Spoiler alert: Do not read if you have not seen “Homeland’s” season seven finale, “Paean to the People.”

Homeland’s” seventh season came to a close with a dreamy escapist fantasy for the many U.S. voters who are concerned about the partisan warfare in Washington, D.C. and its debilitating ripple effects on the body politic.

By the second half of “Paean to the People” — written by showrunner/exec producer Alex Gansa and directed by exec producer Lesli Linka Glatter — Elizabeth Keane had been reinstated as President, after being forced out in the penultimate episode by a 25th amendment play lead by unscrupulous Sen. Sam Paley (Dylan Baker).

Paley is behind bars for conspiring with a foreign power (or collusion by any other name) and forced to beg for mercy from the President he previously frog-marched out of the White House. She spits on Paley in disgust, but President Keane has one last surprise to unleash on live TV: she’s resigning in recognition of the part she has played in dividing the country.

“I wasn’t above using the power of my office to lash out against my enemies,” Keane tells the nation as she reveals her intent to hand the Oval Office reins to Vice President Ralph Warner (Beau Bridges).

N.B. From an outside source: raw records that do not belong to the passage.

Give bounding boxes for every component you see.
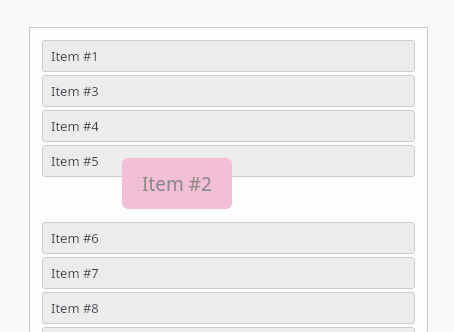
button[interactable]: Item #9 — [42, 327, 415, 332]
button[interactable]: Item #7 — [42, 257, 415, 289]
button[interactable]: Item #2 — [122, 158, 232, 209]
button[interactable]: Item #1 — [42, 40, 415, 72]
staticText: Item #8 — [51, 299, 99, 317]
staticText: Item #4 — [51, 117, 99, 135]
button[interactable]: Item #8 — [42, 292, 415, 324]
staticText: Item #6 — [51, 229, 99, 247]
staticText: Item #7 — [51, 264, 99, 282]
staticText: Item #1 — [51, 47, 99, 65]
staticText: Item #3 — [51, 82, 99, 100]
staticText: Item #2 — [142, 171, 212, 197]
button[interactable]: Item #4 — [42, 110, 415, 142]
button[interactable]: Item #3 — [42, 75, 415, 107]
staticText: Item #5 — [51, 152, 99, 170]
button[interactable]: Item #5 — [42, 145, 415, 177]
button[interactable]: Item #6 — [42, 222, 415, 254]
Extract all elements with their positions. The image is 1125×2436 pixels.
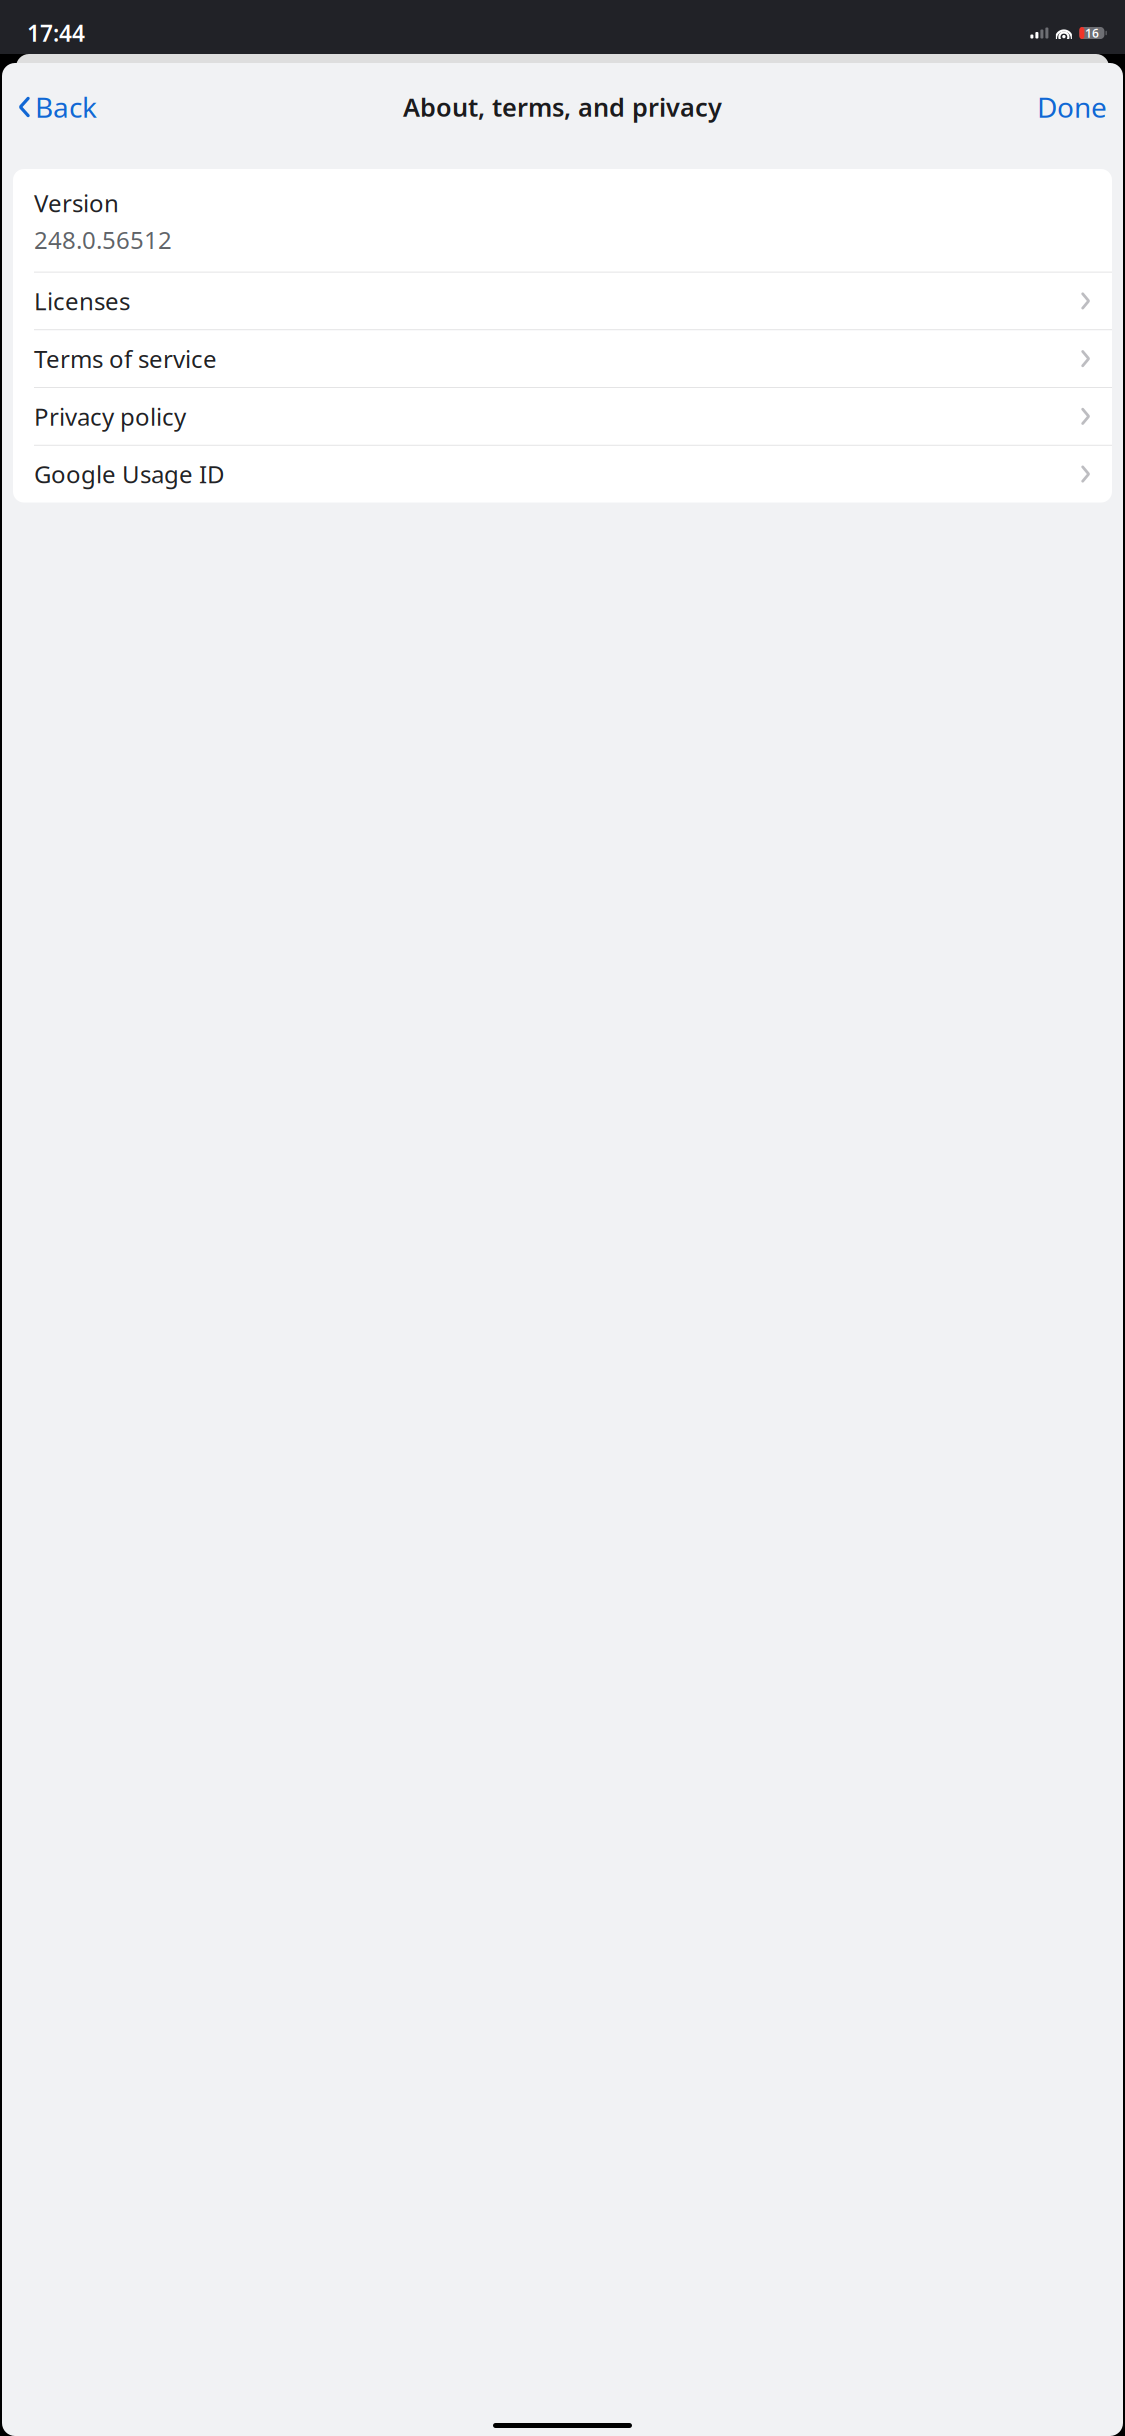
staticText: About, terms, and privacy — [403, 90, 722, 124]
staticText: Done — [1037, 88, 1107, 126]
button[interactable]: Done — [1031, 80, 1113, 134]
button[interactable]: Back — [12, 80, 103, 134]
button[interactable]: Licenses — [13, 272, 1112, 329]
staticText: Version — [34, 187, 119, 219]
staticText: Google Usage ID — [34, 458, 225, 490]
staticText: Privacy policy — [34, 400, 186, 432]
button[interactable]: Privacy policy — [13, 388, 1112, 445]
staticText: Back — [35, 88, 97, 126]
staticText: 248.0.56512 — [34, 224, 172, 256]
staticText: 17:44 — [27, 18, 85, 48]
staticText: 16 — [1085, 25, 1099, 41]
staticText: Terms of service — [34, 343, 217, 375]
button[interactable]: Google Usage ID — [13, 446, 1112, 502]
staticText: Licenses — [34, 285, 130, 317]
button[interactable]: Terms of service — [13, 330, 1112, 387]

Keane gives a stirring speech urging the country to focus on unity, healing, and compromise for the good of the country. 

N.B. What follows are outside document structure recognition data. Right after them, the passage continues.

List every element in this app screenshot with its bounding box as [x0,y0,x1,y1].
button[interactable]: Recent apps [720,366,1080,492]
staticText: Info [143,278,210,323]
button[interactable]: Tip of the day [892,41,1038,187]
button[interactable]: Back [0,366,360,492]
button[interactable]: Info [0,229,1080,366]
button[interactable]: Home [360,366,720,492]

“If it takes a woman to shock this country back to its senses, so be it,” she says. “Let’s make a promise here tonight — an American promise to each other that instead of scorching the earth between us we will try every day to find common ground. There will be a new President in the morning. Help him. Pray for him. Our future depends on it.” 

Keane is exonerated after the mission to Moscow by Carrie Mathison (Claire Danes) and Saul Berenson (Mandy Patinkin) claims its prey — Simone Martin (Sandrine Holt), the Russian agent who helped foment the fake news stories that got Keane in such hot water.

Saul nabs Simone by playing a classic spy-fy switcheroo when the brunette dons a blond wig to masquerade as Carrie in order to get out of Russia with Saul & Co. Carrie is the fake-out for the Russian agents hunting Simone to kill her before she can spill all to the Americans. Carrie has to provide cover for the others to get Simone back to Washington to testify before Congress. Carrie takes a big one for the team and is taken into custody by the Russians.

In the closing moments, seven months have passed and Carrie has been denied her bipolar medication unless she agreed to record a statement saying that Simone’s testimony was all untrue and the whole thing was set up by the CIA. We finally get the big showdown between Carrie and Yevgeny (Costa Ronin) that “Americans” fans have been waiting for all season. A punch is thrown, and it isn’t by Carrie.

Yevgeny vows to withhold Carrie’s bipolar medication if she doesn’t agree to a give a videotaped statement. “F— you” and “go to hell” are Carrie’s responses. Cut to seven months later, Carrie is released at a border crossing as part of a prisoner exchange — four Russian bad guys are let loose to secure Carrie’s freedom. Only the Carrie that is shoved toward Saul in bad shape — goggle-eyed, twitchy, and seemingly barely able to speak. The long stretch without her medication has clearly taken a toll on the woman who promised her young daughter early on in the episode that she would absolutely return home.

The seven-month gap and the fact that Carrie wore a loose-fitting down coat in the final scene fueled immediate speculation that Carrie’s ordeal in the gulag left her pregnant — a chilling inference about how she was treated while spiraling out of control without her meds. The fact that Danes recently revealed she is pregnant with her second child will only add heat to the rumor.

All told, season seven of “Homeland” had more ups and downs from a creative standpoint than usual for this meticulously crafted drama that more often than not been astounding in its ability to reflect the post 9/11 zeitgeist. The big question we’re left with at the end of this season is whether season eight (which is already ordered) will be the show’s last, as Danes and Gansa have indicated.

As good as “Homeland” can be — from the writing to directing to the tour-de-force performances by Danes and Patinkin — the vagaries of season seven suggest that producers and Showtime would be wise to take a cue from President Keane and realize when the time is right to call it a day.